New research suggests two in five homes stand to reclaim an average of £121 each and nearly one in 10 could be owed more than £200.

It claims energy suppliers are “still failing to automatically refund customers” who are in credit, with 54% of billpayers having to chase their energy company to reclaim any money owed.

The research from price comparison and switching service adds the high levels of credit could be due to more than two third of homes (69%) having taken action over the winter to reduce their energy use.

It found a third of the 2,002 consumers questioned turned down their thermostat, a quarter lowered the temperature of individual radiators and more than a fifth (22%) said they only used the heating on certain days when it felt particularly cold.

It adds high levels of energy credit could also be due to suppliers estimating customers’ bills rather than basing them on the meter readings – the research found one in 10 billpayers give meter readings less than twice a year and a further 5% or almost 1.4 million households, have never provided their supplier with a meter reading.

Energy Expert Shona Eyre said: “Reclaiming over £100 from your energy supplier is a big win at the end of a long, cold winter. With around 11 million energy customers likely to be in credit, households should check their account right now.

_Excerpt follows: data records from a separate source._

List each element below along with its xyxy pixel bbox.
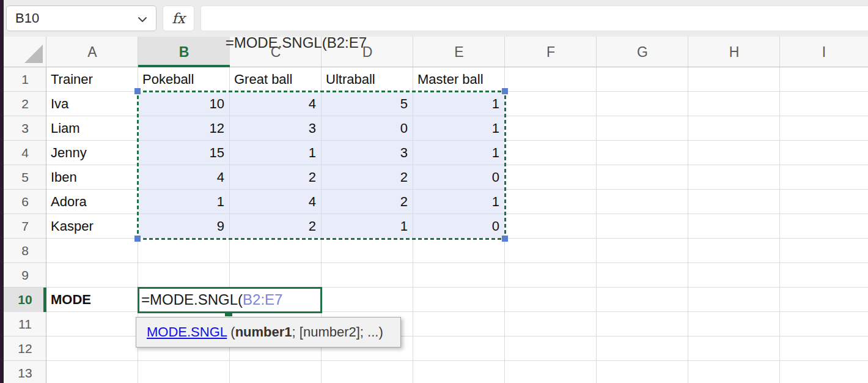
window-edge-stripe <box>0 0 4 383</box>
cell-D6[interactable]: 2 <box>322 190 413 214</box>
cell-B2[interactable]: 10 <box>138 92 230 116</box>
selected-row-indicator <box>43 288 46 312</box>
cell-C7[interactable]: 2 <box>230 214 322 239</box>
row-header-4[interactable]: 4 <box>4 141 46 165</box>
row-header-11[interactable]: 11 <box>4 312 46 337</box>
cell-B3[interactable]: 12 <box>138 116 230 141</box>
cell-E6[interactable]: 1 <box>413 190 505 214</box>
formula-bar-input[interactable]: =MODE.SNGL(B2:E7 <box>200 6 868 31</box>
cell-A4[interactable]: Jenny <box>46 141 138 165</box>
cell-E4[interactable]: 1 <box>413 141 505 165</box>
cell-C2[interactable]: 4 <box>230 92 322 116</box>
cell-C1[interactable]: Great ball <box>230 67 322 92</box>
row-header-5[interactable]: 5 <box>4 165 46 190</box>
row-header-10[interactable]: 10 <box>4 288 46 312</box>
name-box-value: B10 <box>15 10 39 26</box>
cell-C4[interactable]: 1 <box>230 141 322 165</box>
cell-A2[interactable]: Iva <box>46 92 138 116</box>
row-header-1[interactable]: 1 <box>4 67 46 92</box>
row-header-6[interactable]: 6 <box>4 190 46 214</box>
cell-A1[interactable]: Trainer <box>46 67 138 92</box>
row-header-12[interactable]: 12 <box>4 337 46 361</box>
column-header-H[interactable]: H <box>688 37 780 67</box>
row-header-8[interactable]: 8 <box>4 239 46 263</box>
cell-E5[interactable]: 0 <box>413 165 505 190</box>
cell-E7[interactable]: 0 <box>413 214 505 239</box>
cell-B5[interactable]: 4 <box>138 165 230 190</box>
formula-range-reference: B2:E7 <box>243 291 282 308</box>
cell-D3[interactable]: 0 <box>322 116 413 141</box>
selection-handle-top-right[interactable] <box>502 88 508 94</box>
row-header-7[interactable]: 7 <box>4 214 46 239</box>
row-header-9[interactable]: 9 <box>4 263 46 288</box>
selection-handle-bottom-left[interactable] <box>134 236 141 242</box>
selection-handle-top-left[interactable] <box>134 88 141 94</box>
cell-A6[interactable]: Adora <box>46 190 138 214</box>
row-header-13[interactable]: 13 <box>4 361 46 383</box>
cell-B7[interactable]: 9 <box>138 214 230 239</box>
cell-D2[interactable]: 5 <box>322 92 413 116</box>
cell-D7[interactable]: 1 <box>322 214 413 239</box>
name-box[interactable]: B10 <box>6 6 156 31</box>
column-header-A[interactable]: A <box>46 37 138 67</box>
cell-C3[interactable]: 3 <box>230 116 322 141</box>
cell-A5[interactable]: Iben <box>46 165 138 190</box>
row-header-2[interactable]: 2 <box>4 92 46 116</box>
cell-D4[interactable]: 3 <box>322 141 413 165</box>
cell-C5[interactable]: 2 <box>230 165 322 190</box>
cell-A7[interactable]: Kasper <box>46 214 138 239</box>
cell-B10-edit-input[interactable]: =MODE.SNGL(B2:E7 <box>138 287 322 313</box>
function-hint-tooltip: MODE.SNGL (number1; [number2]; ...) <box>136 317 401 348</box>
cell-B4[interactable]: 15 <box>138 141 230 165</box>
insert-function-button[interactable]: fx <box>163 6 194 31</box>
column-header-F[interactable]: F <box>505 37 597 67</box>
cell-B6[interactable]: 1 <box>138 190 230 214</box>
select-all-corner[interactable] <box>4 37 46 67</box>
edit-cell-handle[interactable] <box>225 313 232 316</box>
fx-icon: fx <box>172 10 185 26</box>
cell-D1[interactable]: Ultraball <box>322 67 413 92</box>
formula-prefix: =MODE.SNGL( <box>141 291 243 308</box>
formula-toolbar: B10 fx =MODE.SNGL(B2:E7 <box>0 0 868 37</box>
row-header-3[interactable]: 3 <box>4 116 46 141</box>
cell-E1[interactable]: Master ball <box>413 67 505 92</box>
cell-E3[interactable]: 1 <box>413 116 505 141</box>
cell-A3[interactable]: Liam <box>46 116 138 141</box>
cell-A10[interactable]: MODE <box>46 288 138 312</box>
signature-open: ( <box>227 324 235 340</box>
formula-bar-value: =MODE.SNGL(B2:E7 <box>226 34 367 51</box>
cell-D5[interactable]: 2 <box>322 165 413 190</box>
selection-handle-bottom-right[interactable] <box>502 236 508 242</box>
signature-arg1: number1 <box>235 324 292 340</box>
signature-rest: ; [number2]; ...) <box>292 324 383 340</box>
chevron-down-icon[interactable] <box>138 17 147 23</box>
column-header-I[interactable]: I <box>780 37 868 67</box>
function-name-link[interactable]: MODE.SNGL <box>147 324 227 340</box>
column-header-E[interactable]: E <box>413 37 505 67</box>
column-header-G[interactable]: G <box>597 37 688 67</box>
cell-C6[interactable]: 4 <box>230 190 322 214</box>
select-all-triangle-icon <box>24 45 43 63</box>
cell-E2[interactable]: 1 <box>413 92 505 116</box>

If you’re one of those owed money, then you can choose to leave it where it is as a buffer for next winter or claim it back and spend it on something you really want.

“Before reclaiming any credit, make sure you provide a meter reading. As a bare minimum, households should do this four times a year. Once at the start of each season is a good way to remember.”

A spokesperson from Energy UK said: “Energy companies aim to smooth direct debit payments over the course of the year so that customers pay the same during peak-usage winter months as you would during the summer moths when often less energy is used.

“Regular meter readings can help energy companies to set these direct debits at the right level. If customers have any questions about their account, they should contact their energy supplier.”